OK, then I disagree because of the polysemic value of A/B and B/A.

>> 4) Vertical and horizontal script and control characters
>> 
>> 
> 
> I do not understand why you do entirely get rid of the notion of ‘quadrat’ in your example. If you encode your text as /hthr-H*(n:t)-tA:tA/, the text would be displayed correctly whatever the orientation  (hltr, hrtl, vrtl, vltr), no? Of course, one needs the notion of quadrat in the encoding for this; and this is a nice case for showing that we *need* this well-defined notion in the encoding, not just sequences of glyphs.
> 
> If you want to have the "notion of quadrate" in unicode, then you have to introduce at least another control character that you will have to use in front of *every single quadrate* in your text. if i understood correctly, one of the proposal that were circulating was indeed suggesting something like that. Which means that to display any text you will probably end up using more control characters that hieroglyphic signs themselves. This can be a sound way of thinking in a MdC (as you don't like JSesh ;-) ) perspective, but I doubt it make sense in unicode (and more important i doubt the people of the unicode consortium will think it make sense).
> 
> Unless you want to code every single possible "quadrate" as an independent glyph: that would thus end up being conceptually comparable to a chinese character.
> 
> But I assume (i hope) we don't want do do that, right?

We use spaces between words, would it be bad to use quadrats separators between quadrats? Mutatis mutandis, it feels to me like saying ‘oh, no, there are blank spaces all around!’.

More seriously, taking signs as basic units for Unicode might be a practical solution (even if it leads to many subsequent difficulties, see the vertical vs horizontal discussion), but denying the essential function of quadrats is kind of funny when discussing the introduction of control characters (1, 2, 38, it does not matter): what they do is building quadrats (implicitly or explicitly).
>> 5) special characters, vertical/horizontal texts and input methods
>> 
>> 
> 
> Your point escapes me, here.
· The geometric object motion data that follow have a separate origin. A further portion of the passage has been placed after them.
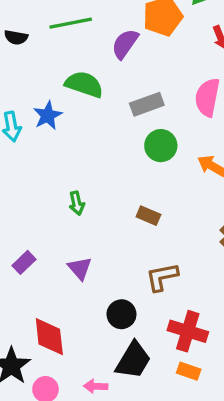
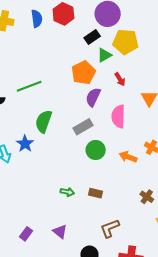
purple semicircle: (125, 44) -> (93, 97), moved
green semicircle: (84, 84) -> (44, 121), turned -80
green arrow: (77, 203) -> (67, 192), moved, turned -56

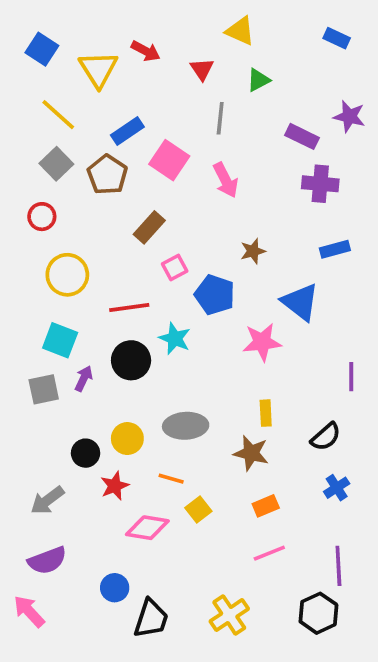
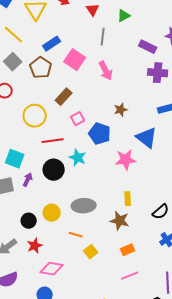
yellow circle: (67, 275) -> (35, 116), moved
red star: (115, 486) -> (35, 246), moved
pink diamond: (147, 528) -> (52, 269), moved

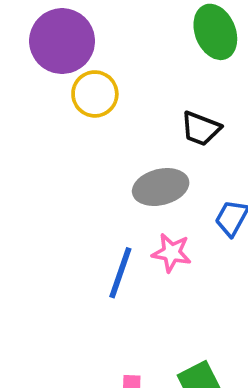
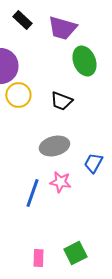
black trapezoid: (201, 129) -> (61, 101), moved

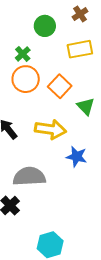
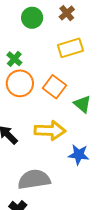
green circle: (45, 26) -> (32, 18), moved

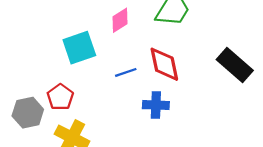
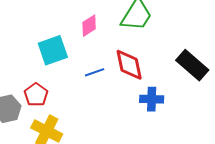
blue cross: (156, 105) -> (152, 99), moved

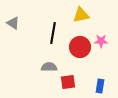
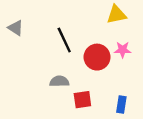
yellow triangle: (81, 15) -> (116, 15), moved
black line: (53, 33) -> (64, 40), turned -35

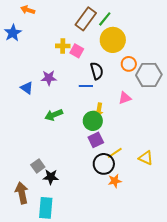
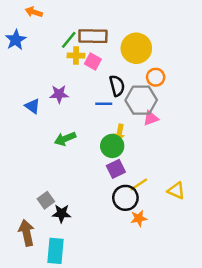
brown rectangle: (86, 19) -> (93, 36), moved, turned 55
green line: (105, 19) -> (69, 40), moved
gray hexagon: (149, 75) -> (141, 100), moved

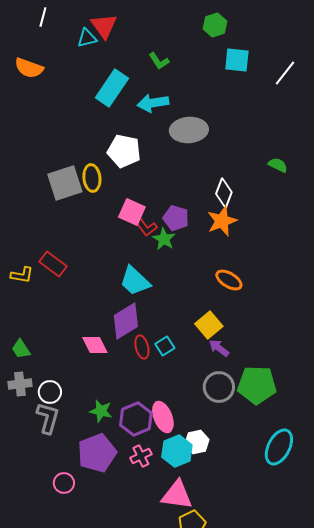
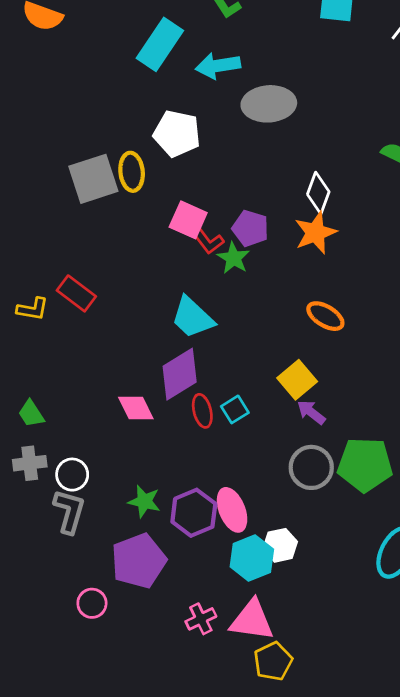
pink cross: (141, 456) -> (201, 619), moved

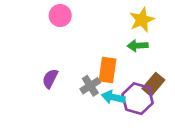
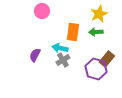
orange rectangle: (107, 70) -> (73, 32), moved
cyan arrow: (113, 97) -> (60, 48), moved

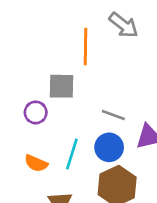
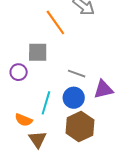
orange line: (86, 47) -> (55, 22), turned -36
orange semicircle: (36, 163) -> (24, 120), moved

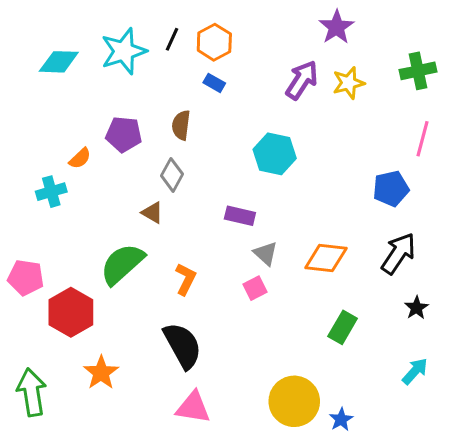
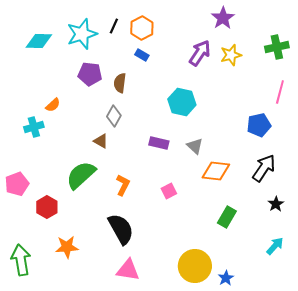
purple pentagon: (124, 134) -> (90, 74), moved
gray triangle: (266, 253) -> (195, 146), moved
pink pentagon: (26, 278) -> (17, 184), turned -30
red hexagon: (71, 312) -> (47, 207), size x0.7
orange star: (101, 373) -> (67, 247), turned 30

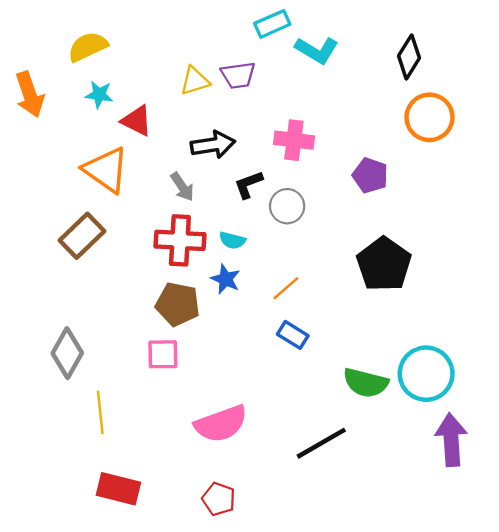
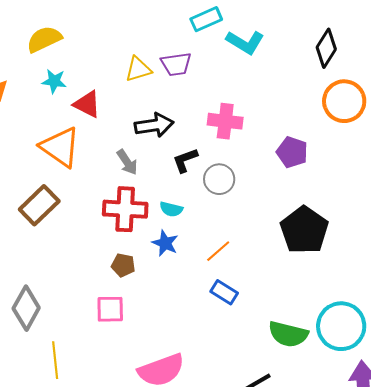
brown pentagon: (178, 304) -> (123, 265), size x0.6

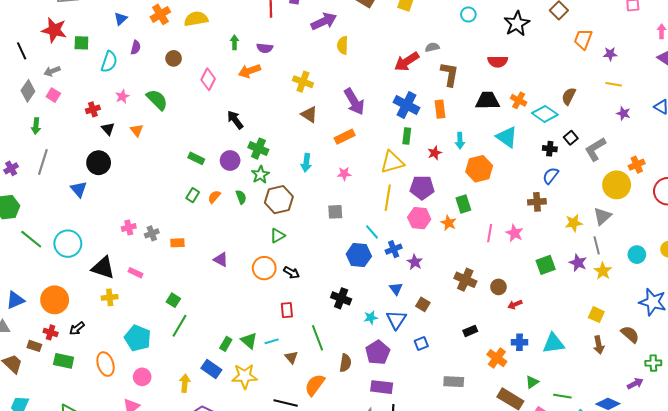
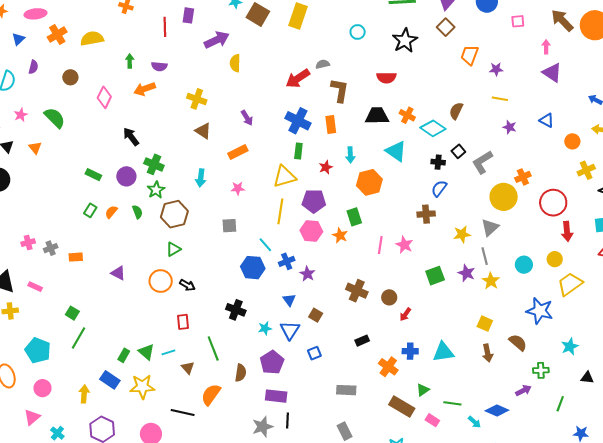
purple arrow: (354, 102) -> (247, 118), size x0.6
red arrow: (515, 304) -> (405, 314), turned -32

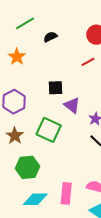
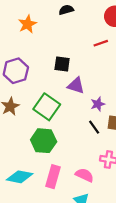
purple triangle: (72, 105) -> (76, 86), turned -30
green hexagon: (28, 167) -> (44, 141), moved

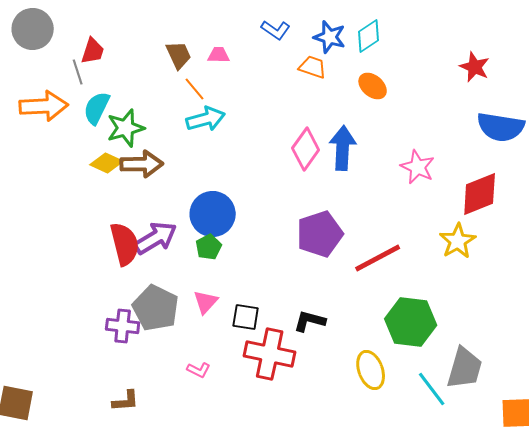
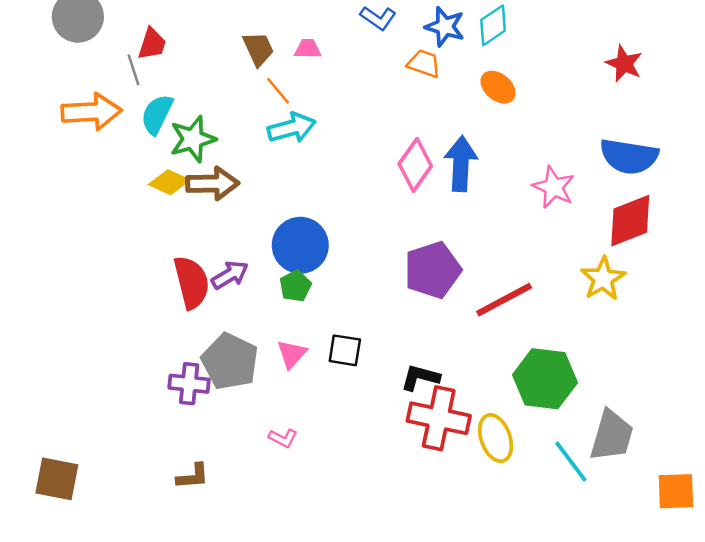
blue semicircle: (501, 127) -> (629, 156), moved
purple arrow: (156, 238) -> (230, 275), size x0.7
black square: (246, 317) -> (345, 350), moved
red cross: (270, 354) -> (439, 418), moved

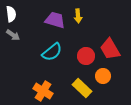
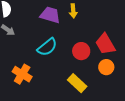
orange circle: (103, 76) -> (106, 67), moved
orange cross: (43, 91) -> (22, 74), moved

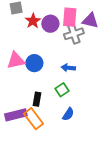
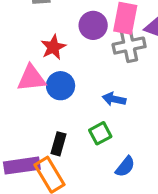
red star: (33, 21) -> (53, 47), moved
blue semicircle: (68, 114) -> (125, 167), moved

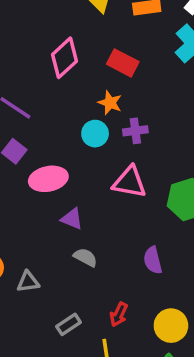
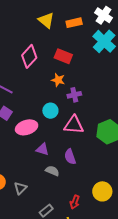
cyan circle: (95, 134) -> (50, 111), moved
purple semicircle: (153, 260) -> (70, 157), moved
gray triangle: (28, 282) -> (20, 188), turned -32
yellow circle: (171, 326) -> (102, 191), moved

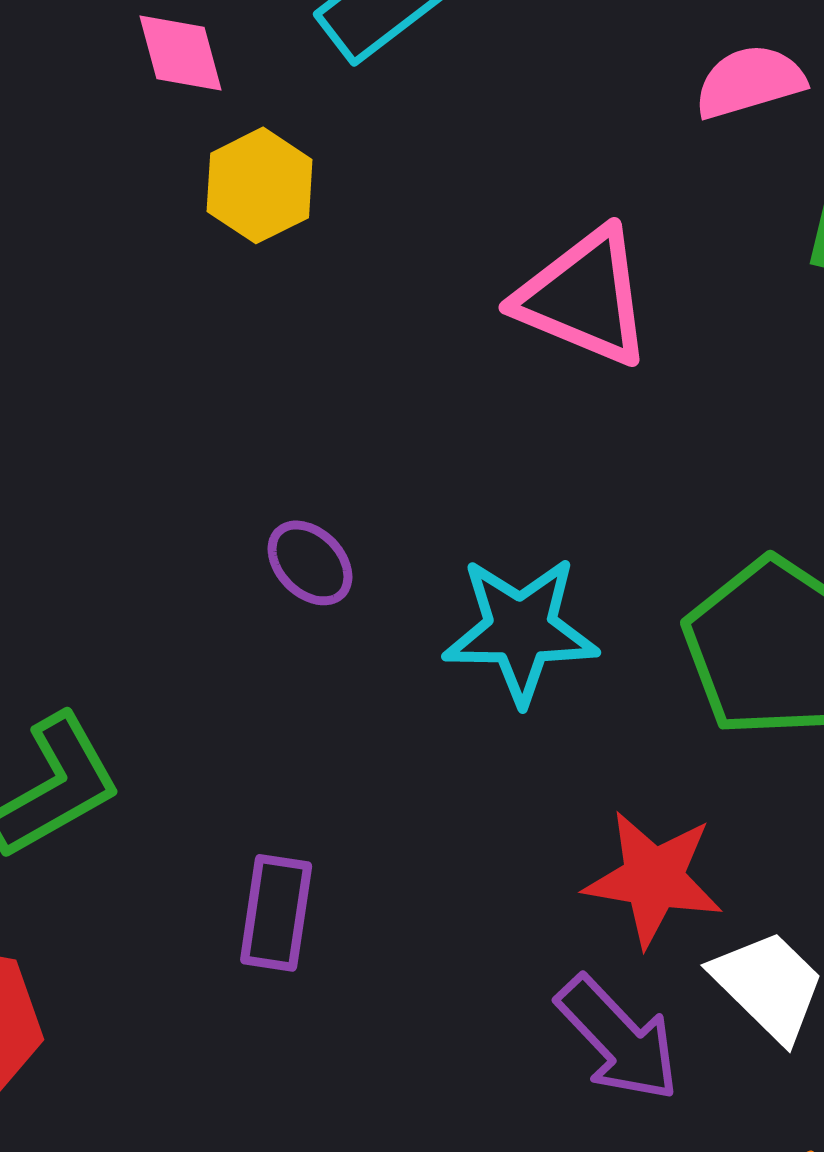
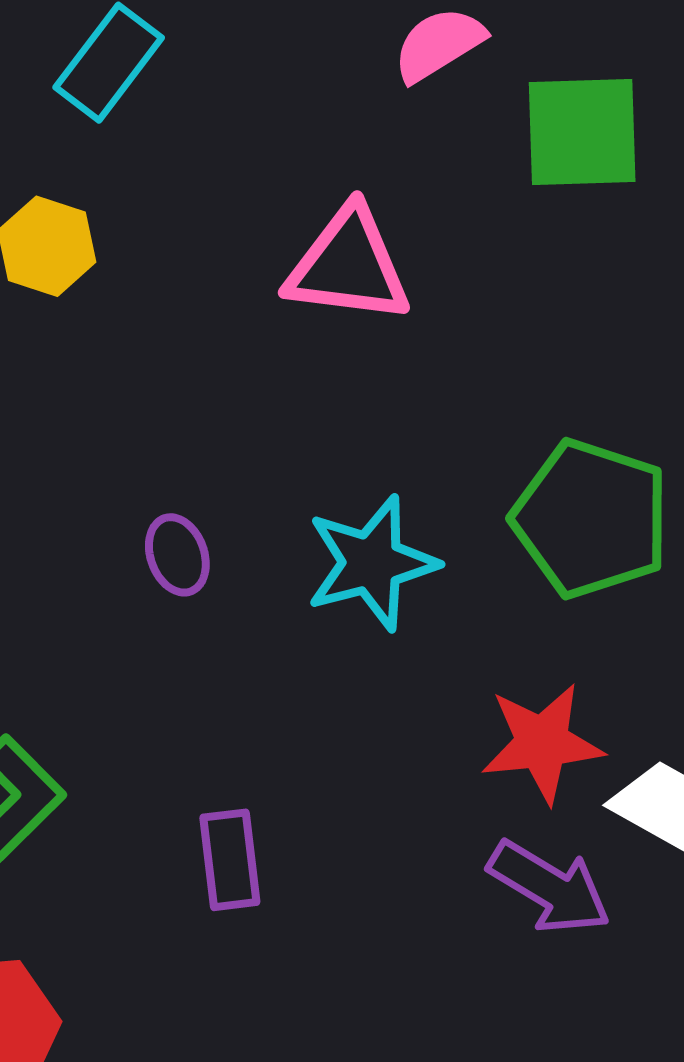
purple ellipse: (310, 563) -> (177, 555), turned 40

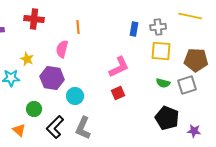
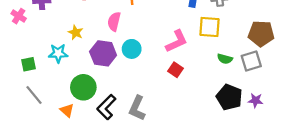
yellow square: (161, 51) -> (210, 27), moved
red square: (118, 93) -> (176, 70), turned -32
cyan circle: (75, 96) -> (132, 49), moved
green circle: (34, 109) -> (83, 87), size x1.5
purple star: (194, 131) -> (256, 100), moved

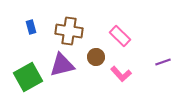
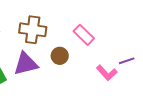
pink L-shape: (121, 74) -> (107, 73), moved

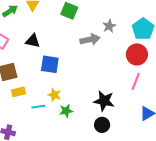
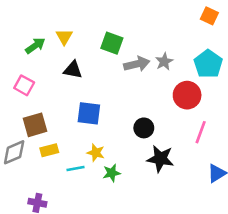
gray arrow: (90, 40) -> (137, 64), moved
black triangle: (33, 41) -> (73, 70), moved
red circle: (137, 54) -> (187, 95), moved
black circle: (102, 125) -> (144, 128), moved

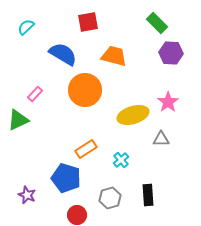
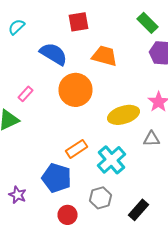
cyan cross: (121, 160) -> (112, 160), size x1.8
black rectangle: (148, 195) -> (138, 210), moved, turned 45

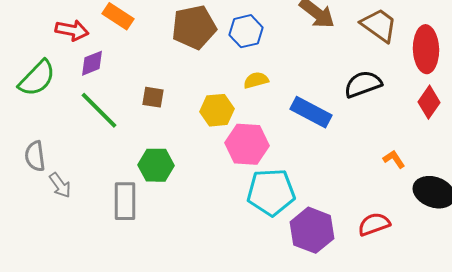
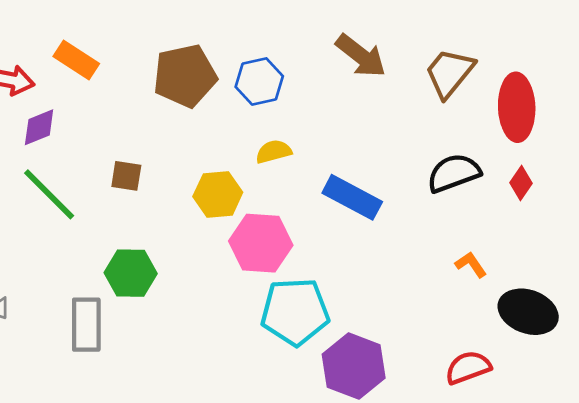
brown trapezoid: (379, 25) -> (449, 73), turned -87
black semicircle: (363, 84) -> (454, 173), moved
red diamond: (429, 102) -> (521, 183), size x0.7
red semicircle: (374, 224) -> (468, 367), moved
Unless it is a result of getting rid of the quadrats: within quadrats, the groups of hieroglyphs are essentially the same.
> 
> 
> With quadrats marked by special control characters would be even worse, as you would have to take into consideration even more possible combinations.
> 
>   
>> 6) Ramesside “groups” (or “tall groups”).
>> 
>> 
> 
> Why are they groups or quadrats and not ’small columns’? 
> 
> The answer is simple and straightforward (and provided by your example): because they correspond to the size occupied by the A1 sign. Look at the example.
>  
> but some signs do occupy the full height of the horizontal line (unlike in your Japanese example, which is nice, but as such irrelevant), which is the basis for deciding what counts as a unit (quadrat) or not. (Or do you have another definition in mind?). 
> 
> Not true.
> This can be interpreted just as a question of layout, not as a question of grouping.

Paraphrasing what Ariel Shisha-Halevy once said to a colleague during a conference: you’re entitled to have your own kind of Egyptian if you want!
I’m not arguing against non-sense. But that’s a pity, because there are actually many cases (esp. in Ptolemaic temples) that fit perfectly with your ‘small columns’ hypothesis. 
The Ramesside example that you provide simply does not work this way. 

And all the parallels from other scripts are pointless (and admittedly funny in the framework of this discussion), since none of these scripts are based on a quadratic structure that is close in any respect to Egyptian. Comparing apple with pears won’t help: and again, that’s a bit of a pity, because we have many cases in Egyptian of layouts similar to the ones you mentioned. These are nice cases of special layouts, indeed, and I agree with your analysis: we do not want to encode them. (unlike the quadrat structure).

> But if you want to be able to use it minimally for (1) standardized electronic corpus and (2) journals like LingAeg, etc. dealing with the Egyptian language, this would be a requirement. 
> 
> All the egyptian words quoted in my article published on the last issue of JNES were written with my font with just standard ligatures, without control characters. No one complained, no one told me anything, so I assume that such a system is indeed suitable for scientific publications, not only for writing tourists' names.. ;-)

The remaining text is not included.